You are viewing a plain text version of this content. The canonical link for it is here.
Posted to user@spark.apache.org by S <sh...@gmail.com> on 2021/05/31 18:31:06 UTC

Spark Structured Streaming

Hi,

I am using Structured Streaming on Azure HdInsight. The version is 2.4.6.

I am trying to understand the microbatch mode - default and fixed
intervals. Does the fixed interval microbatch follow something similar to
receiver based model where records keep getting pulled and stored into
blocks for the duration of the interval at the end of which a job is kicked
off? Or, does the job just process the current microbatch and sleep for the
rest of the interval and pulls records only at the end of the interval?

I am fully aware of the two dstreams models - receiver and direct based
dstreams. I am just trying to figure out if either of these two models were
reused in Structured Streaming.

Regards,
Sheel

Re: Spark Structured Streaming

Posted by S <sh...@gmail.com>.
Hi Mich,

I agree with you; spark streaming will become defunct in favor of
Structured Streaming.
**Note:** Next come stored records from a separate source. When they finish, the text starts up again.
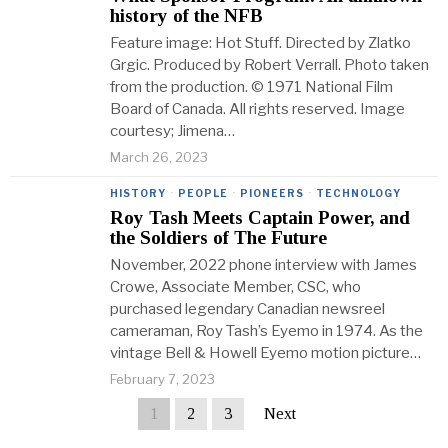
history of the NFB
Feature image: Hot Stuff. Directed by Zlatko
Grgic. Produced by Robert Verrall. Photo taken
from the production. © 1971 National Film
Board of Canada. All rights reserved. Image
courtesy; Jimena…
March 26, 2023
HISTORY
·
PEOPLE
·
PIONEERS
·
TECHNOLOGY
Roy Tash Meets Captain Power, and
the Soldiers of The Future
November, 2022 phone interview with James
Crowe, Associate Member, CSC, who
purchased legendary Canadian newsreel
cameraman, Roy Tash’s Eyemo in 1974. As the
vintage Bell & Howell Eyemo motion picture…
February 7, 2023
1
2
3
Next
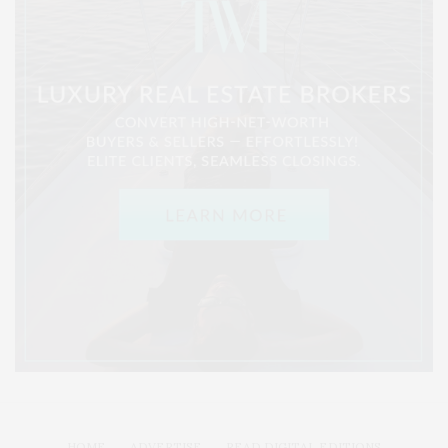
HOME
ADVERTISE
READ DIGITAL EDITIONS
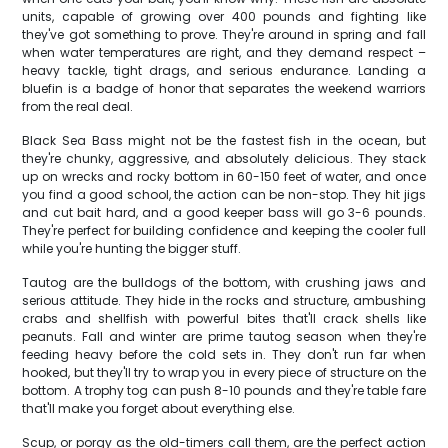
units, capable of growing over 400 pounds and fighting like
they've got something to prove. They're around in spring and fall
when water temperatures are right, and they demand respect –
heavy tackle, tight drags, and serious endurance. Landing a
bluefin is a badge of honor that separates the weekend warriors
from the real deal.
Black Sea Bass might not be the fastest fish in the ocean, but
they're chunky, aggressive, and absolutely delicious. They stack
up on wrecks and rocky bottom in 60-150 feet of water, and once
you find a good school, the action can be non-stop. They hit jigs
and cut bait hard, and a good keeper bass will go 3-6 pounds.
They're perfect for building confidence and keeping the cooler full
while you're hunting the bigger stuff.
Tautog are the bulldogs of the bottom, with crushing jaws and
serious attitude. They hide in the rocks and structure, ambushing
crabs and shellfish with powerful bites that'll crack shells like
peanuts. Fall and winter are prime tautog season when they're
feeding heavy before the cold sets in. They don't run far when
hooked, but they'll try to wrap you in every piece of structure on the
bottom. A trophy tog can push 8-10 pounds and they're table fare
that'll make you forget about everything else.
Scup, or porgy as the old-timers call them, are the perfect action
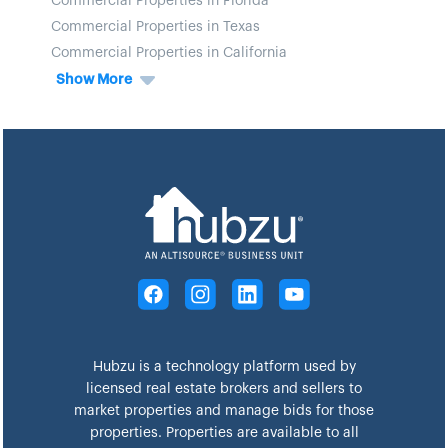
Commercial Properties in Florida
Commercial Properties in Texas
Commercial Properties in California
Show More
Hubzu is a technology platform used by
licensed real estate brokers and sellers to
market properties and manage bids for those
properties. Properties are available to all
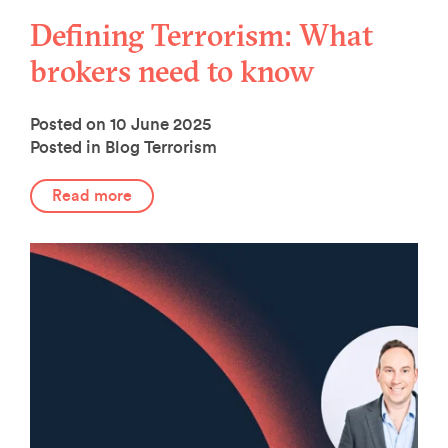
Defining Terrorism: What
brokers need to know
Posted on 10 June 2025
Posted in Blog
Terrorism
Read more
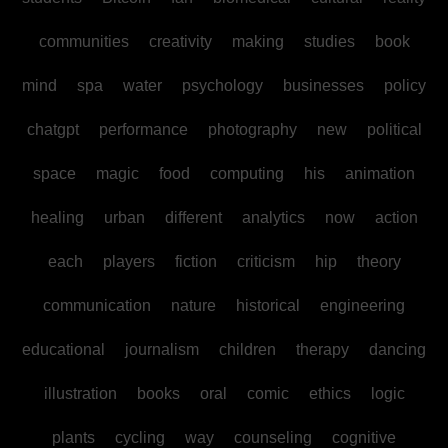
communities
creativity
making
studies
book
mind
spa
water
psychology
businesses
policy
chatgpt
performance
photography
new
political
space
magic
food
computing
his
animation
healing
urban
different
analytics
now
action
each
players
fiction
criticism
hip
theory
communication
nature
historical
engineering
educational
journalism
children
therapy
dancing
illustration
books
oral
comic
ethics
logic
plants
cycling
way
counseling
cognitive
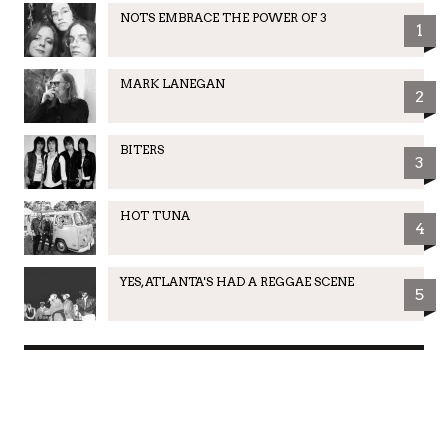
NOTS EMBRACE THE POWER OF 3
1
MARK LANEGAN
2
BITERS
3
HOT TUNA
4
YES, ATLANTA'S HAD A REGGAE SCENE
5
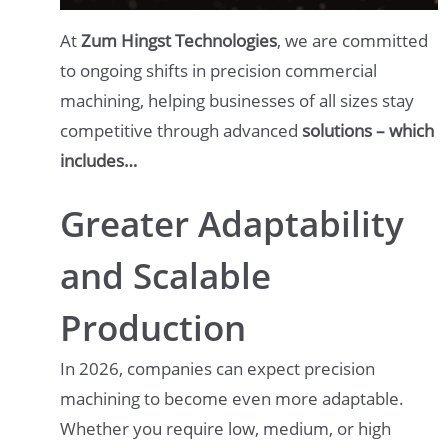
At
Zum Hingst Technologies
, we are committed
to ongoing shifts in precision commercial
machining, helping businesses of all sizes stay
competitive through advanced
solutions – which
includes…
Greater Adaptability
and Scalable
Production
In 2026, companies can expect precision
machining to become even more adaptable.
Whether you require low, medium, or high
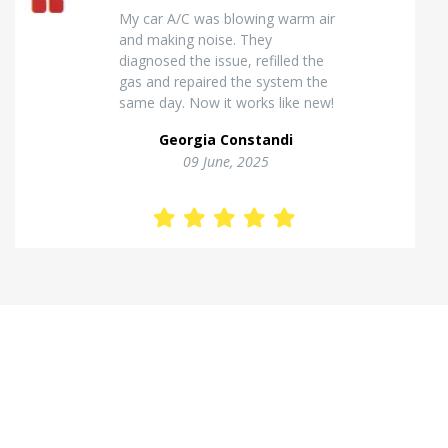
Excellent van insulation work. The
temperature inside stays stable
and the finish looks very
professional. Highly
recommended for commercial
vehicles.
Kostas Theodorou
01 Jannuary, 2026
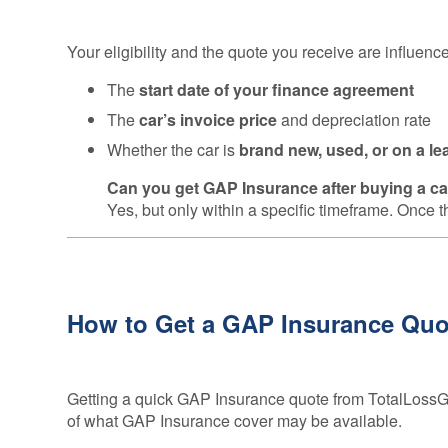
Your eligibility and the quote you receive are influenc
The
start date of your finance agreement
The
car’s invoice price
and depreciation rate
Whether the car is
brand new, used, or on a le
Can you get GAP Insurance after buying a c
Yes, but only within a specific timeframe. Once t
How to Get a GAP Insurance Quot
Getting a quick GAP Insurance quote from TotalLossGA
of what GAP Insurance cover may be available.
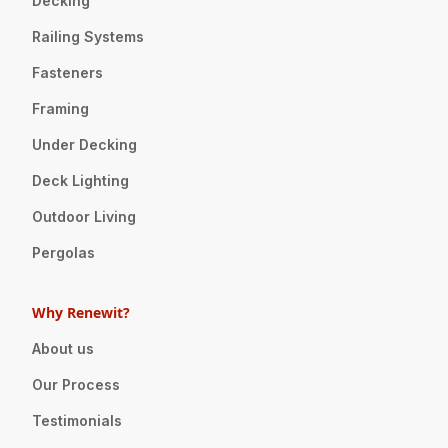
Decking
Railing Systems
Fasteners
Framing
Under Decking
Deck Lighting
Outdoor Living
Pergolas
Why Renewit?
About us
Our Process
Testimonials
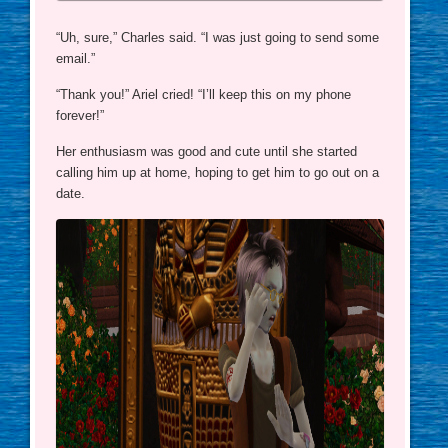
“Uh, sure,” Charles said. “I was just going to send some
email.”
“Thank you!” Ariel cried! “I’ll keep this on my phone
forever!”
Her enthusiasm was good and cute until she started
calling him up at home, hoping to get him to go out on a
date.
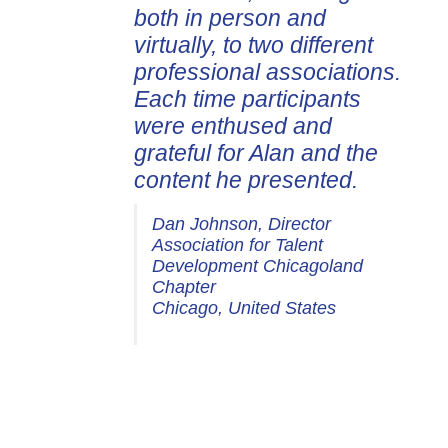
both in person and
virtually, to two different
professional associations.
Each time participants
were enthused and
grateful for Alan and the
content he presented.
Dan Johnson, Director
Association for Talent
Development Chicagoland
Chapter
Chicago, United States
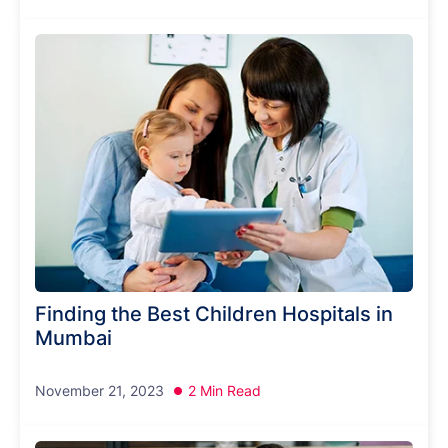
Finding the Best Children Hospitals in
Mumbai
November 21, 2023
2 Min Read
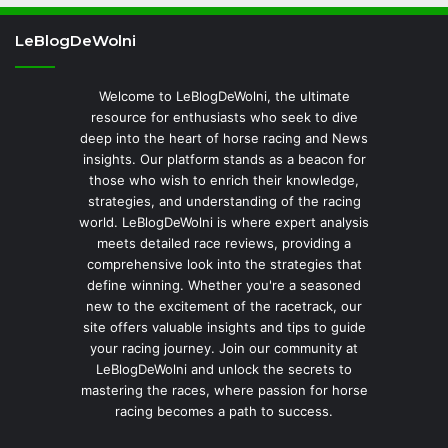
LeBlogDeWolni
Welcome to LeBlogDeWolni, the ultimate
resource for enthusiasts who seek to dive
deep into the heart of horse racing and News
insights. Our platform stands as a beacon for
those who wish to enrich their knowledge,
strategies, and understanding of the racing
world. LeBlogDeWolni is where expert analysis
meets detailed race reviews, providing a
comprehensive look into the strategies that
define winning. Whether you're a seasoned
new to the excitement of the racetrack, our
site offers valuable insights and tips to guide
your racing journey. Join our community at
LeBlogDeWolni and unlock the secrets to
mastering the races, where passion for horse
racing becomes a path to success.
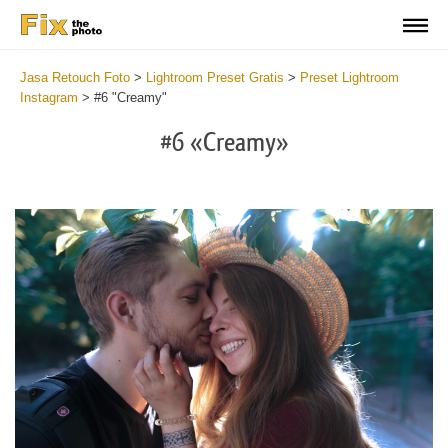
Jasa Retouch Foto
>
Lightroom Preset Gratis
>
Preset Lightroom
Instagram
>
#6 "Creamy"
#6 «Creamy»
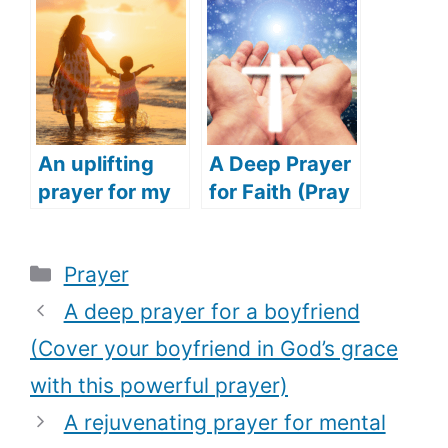
(Praying for
powerful
Success for
prayer for
Family and
safety)
Friends)
An uplifting
A Deep Prayer
prayer for my
for Faith (Pray
daughter
this touching
(Speak
prayer to
Categories
Prayer
blessing over
restore your
your child with
faith in God)
A deep prayer for a boyfriend
this deep
(Cover your boyfriend in God’s grace
prayer)
with this powerful prayer)
A rejuvenating prayer for mental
And I have gone over the document in detail. I am
aware of the unbounded datasets and running aggregate etc..

Nevertheless, I wouldn't say it's a moot point as it provides a good
intuition of the evolution of spark streaming model into the Structured
Streaming Model. The microbatch model is a commonality between the dstream
model and the structuted streaming model but it is a bit unsettling to
think that the structured Streaming model would use the same old receiver
based approach to achieve fixed interval microbatch. It does however fit
the direct based approach. Just wanted to get this conclusion that I
arrived at verified by the broader contributing community.

Regards,
Sheel

On Tue, 1 Jun, 2021, 1:57 AM Mich Talebzadeh, <mi...@gmail.com>
wrote:

> Hi,
>
> I guess whether structured streaming (SS) inherited anything from spark
> streaming is a moot point now, although it is a concept built on spark
> streaming which will be defunct soon.
>
> Going forward, It all depends on what problem you are trying to address.
>
> These are explained in the following doc
> <https://spark.apache.org/docs/latest/structured-streaming-programming-guide.html>
>
> However, within SSS micro-batching, you have the concept of working out
> running aggregates within a given timeframe  akin to spark streaming with
> sliding window and window's length.
>
> The other one relies on a fixed triggering mechanism to invoke a function
> to perform some specific tasks (processing CDC, writing the result set to a
> database, working out average prices per security etc) on streaming data in
> that triggering period.
>
> To see a discussion on running aggregates please look for the following
> thread in this forum
>
> "Calculate average from Spark stream"
>
> And for triggering mechanism you can see an example in my linkedin  below
>
>
> https://www.linkedin.com/pulse/processing-change-data-capture-spark-structured-talebzadeh-ph-d-/
>
>
> HTH
>
>
>
>    view my Linkedin profile
> <https://www.linkedin.com/in/mich-talebzadeh-ph-d-5205b2/>
>
>
>
> *Disclaimer:* Use it at your own risk. Any and all responsibility for any
> loss, damage or destruction of data or any other property which may arise
> from relying on this email's technical content is explicitly disclaimed.
> The author will in no case be liable for any monetary damages arising from
> such loss, damage or destruction.
>
>
>
>
> On Mon, 31 May 2021 at 19:32, S <sh...@gmail.com> wrote:
>
>> Hi,
>>
>> I am using Structured Streaming on Azure HdInsight. The version is 2.4.6.
>>
>> I am trying to understand the microbatch mode - default and fixed
>> intervals. Does the fixed interval microbatch follow something similar to
>> receiver based model where records keep getting pulled and stored into
>> blocks for the duration of the interval at the end of which a job is kicked
>> off? Or, does the job just process the current microbatch and sleep for the
>> rest of the interval and pulls records only at the end of the interval?
>>
>> I am fully aware of the two dstreams models - receiver and direct based
>> dstreams. I am just trying to figure out if either of these two models were
>> reused in Structured Streaming.
>>
>> Regards,
>> Sheel
>>
>

Re: Spark Structured Streaming

Posted by Mich Talebzadeh <mi...@gmail.com>.
Hi,

I guess whether structured streaming (SS) inherited anything from spark
streaming is a moot point now, although it is a concept built on spark
streaming which will be defunct soon.

Going forward, It all depends on what problem you are trying to address.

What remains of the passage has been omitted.